The more important point is that this savings has nothing to do with the adoption of IRV per se. It comes from eliminating runoff elections, which you could do without adopting IRV at all. In that case, people might complain that you'd no longer get a "majority winner". But as I pointed out above, the result would have plausibly been the same in about 94% of elections. And IRV doesn't exactly guarantee a "majority winner". For instance, in the 2009 IRV mayoral race in Burlington, Vermont, the Progressive won, even though a majority of voters preferred the Democrat to the Progressive. In fact, IRV could have potentially done that even if the Democrat had more first-place rankings than the Progressive.

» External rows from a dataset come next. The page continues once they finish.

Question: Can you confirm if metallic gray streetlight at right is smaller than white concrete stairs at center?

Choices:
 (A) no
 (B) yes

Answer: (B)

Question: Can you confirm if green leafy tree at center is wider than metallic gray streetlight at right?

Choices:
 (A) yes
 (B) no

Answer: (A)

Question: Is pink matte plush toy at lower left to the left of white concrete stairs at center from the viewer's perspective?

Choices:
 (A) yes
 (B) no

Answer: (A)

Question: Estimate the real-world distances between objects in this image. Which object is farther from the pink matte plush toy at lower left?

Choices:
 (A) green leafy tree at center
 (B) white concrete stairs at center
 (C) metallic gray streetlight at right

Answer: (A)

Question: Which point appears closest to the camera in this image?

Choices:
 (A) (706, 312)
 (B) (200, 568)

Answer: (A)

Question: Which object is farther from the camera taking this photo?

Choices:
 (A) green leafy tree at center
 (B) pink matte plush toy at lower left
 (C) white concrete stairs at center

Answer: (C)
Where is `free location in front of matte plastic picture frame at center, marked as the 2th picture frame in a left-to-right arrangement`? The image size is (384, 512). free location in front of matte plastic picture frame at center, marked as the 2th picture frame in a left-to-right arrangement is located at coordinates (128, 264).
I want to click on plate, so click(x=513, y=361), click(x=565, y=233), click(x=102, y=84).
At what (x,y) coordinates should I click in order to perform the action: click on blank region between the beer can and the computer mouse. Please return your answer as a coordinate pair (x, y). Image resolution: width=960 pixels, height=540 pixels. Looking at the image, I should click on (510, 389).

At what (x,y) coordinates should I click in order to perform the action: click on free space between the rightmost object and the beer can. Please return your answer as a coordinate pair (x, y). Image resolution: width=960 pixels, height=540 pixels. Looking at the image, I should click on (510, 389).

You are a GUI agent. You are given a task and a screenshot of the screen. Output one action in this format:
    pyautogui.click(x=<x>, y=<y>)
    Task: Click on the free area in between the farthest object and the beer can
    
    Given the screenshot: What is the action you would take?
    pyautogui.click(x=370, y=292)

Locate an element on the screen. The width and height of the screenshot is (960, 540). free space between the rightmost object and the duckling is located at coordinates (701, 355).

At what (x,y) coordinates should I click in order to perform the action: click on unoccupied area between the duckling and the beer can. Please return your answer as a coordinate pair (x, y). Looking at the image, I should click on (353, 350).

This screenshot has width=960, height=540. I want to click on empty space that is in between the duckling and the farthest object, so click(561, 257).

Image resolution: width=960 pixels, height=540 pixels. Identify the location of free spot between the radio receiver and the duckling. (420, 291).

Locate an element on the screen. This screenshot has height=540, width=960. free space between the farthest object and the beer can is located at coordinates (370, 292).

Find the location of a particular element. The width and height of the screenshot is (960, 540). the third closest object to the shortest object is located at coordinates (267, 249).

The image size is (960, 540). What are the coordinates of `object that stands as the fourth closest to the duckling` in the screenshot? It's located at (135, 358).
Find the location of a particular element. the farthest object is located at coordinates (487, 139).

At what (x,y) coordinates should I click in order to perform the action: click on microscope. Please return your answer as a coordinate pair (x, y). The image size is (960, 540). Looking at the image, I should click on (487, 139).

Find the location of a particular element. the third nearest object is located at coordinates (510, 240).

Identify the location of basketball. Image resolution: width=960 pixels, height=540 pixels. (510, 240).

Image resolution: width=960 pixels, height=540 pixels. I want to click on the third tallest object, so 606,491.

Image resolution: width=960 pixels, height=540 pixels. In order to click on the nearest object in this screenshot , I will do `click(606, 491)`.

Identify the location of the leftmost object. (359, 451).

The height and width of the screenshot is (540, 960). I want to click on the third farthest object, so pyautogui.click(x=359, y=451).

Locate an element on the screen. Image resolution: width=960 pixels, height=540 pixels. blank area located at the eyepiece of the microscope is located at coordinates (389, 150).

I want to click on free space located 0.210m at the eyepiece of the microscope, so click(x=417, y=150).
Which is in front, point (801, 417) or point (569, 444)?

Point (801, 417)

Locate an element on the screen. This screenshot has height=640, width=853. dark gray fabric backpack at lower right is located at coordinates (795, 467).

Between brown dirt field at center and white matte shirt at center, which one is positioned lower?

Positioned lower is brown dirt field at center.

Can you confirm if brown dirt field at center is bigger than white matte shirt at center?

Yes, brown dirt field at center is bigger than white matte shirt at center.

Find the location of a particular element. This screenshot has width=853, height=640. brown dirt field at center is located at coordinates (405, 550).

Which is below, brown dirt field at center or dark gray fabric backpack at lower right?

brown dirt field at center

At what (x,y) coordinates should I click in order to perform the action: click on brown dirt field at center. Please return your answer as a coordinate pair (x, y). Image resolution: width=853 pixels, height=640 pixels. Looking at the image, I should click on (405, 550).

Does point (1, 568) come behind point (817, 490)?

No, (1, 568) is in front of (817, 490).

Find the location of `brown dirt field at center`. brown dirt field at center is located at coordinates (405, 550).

though ranking candidates is completely voluntary, and numerous studies have shown that voters often select a single candidate out of choice, not confusion
This is highly misleading. Yes, people may bullet vote "intentionally", but that can often happen because they don't understand how IRV works. IRV proponents often contend that a benefit of IRV is that it satisfies the Later-no-harm Criterion, meaning that a vote for your second choice cannot hurt your favorite (although it can hurt you). Given that, most people who bullet vote would be better off ranking additional candidates, in case their favorite is eliminated. But they may naively assume that they are helping their favorite candidate more by bullet voting. Indeed, I have found that even my fellow software engineers who vote don't understand how IRV works. Good luck to the non-techie folks.
the American Political Science Association uses it to elect its president (and that group knows a thing or two about elections).
It is extremely doubtful that a political science organization has expertise in voting methods, which have a lot more to do with game theory and economic principles (heavy math) than with the traditional "liberal art" of political science. I'm willing to bet that if I had a conversation with the APSA members who instituted IRV, they would not have the faintest idea what Bayesian Regret is, or what the Favorite Betrayal Criterion is.

Now here are some organizations with a focus on math, who use Approval Voting, the simplest form of Score Voting — both of which are vastly superior to IRV in basically every respect.
  • Mathematical Association of America (MAA), with about 32,000 members
  • American Mathematical Society (AMS), with about 30,000 members
  • Institute for Operations Research and Management Sciences (INFORMS), with about 12,000 members
  • American Statistical Association (ASA), with about 15,000 members
  • Society for Judgment and Decision Making
  • Social Choice and Welfare Society
  • International Joint Conference on Artificial Intelligence
  • Public Choice Society
  • European Association for Logic, Language and Information
  • Econometric Society
  • National Academy of Sciences (for the selection of members)
  • The Voting Power and Procedures branch of the London School of Economics selected Approval Voting from a pool of 18 potential voting systems.

Conclusion
There are several good arguments to be made in favor of IRV over the traditional Top-Two Runoff. Unfortunately most IRV proponents have avoided them in favor of specious and misleading (and sometimes even blatantly false) arguments.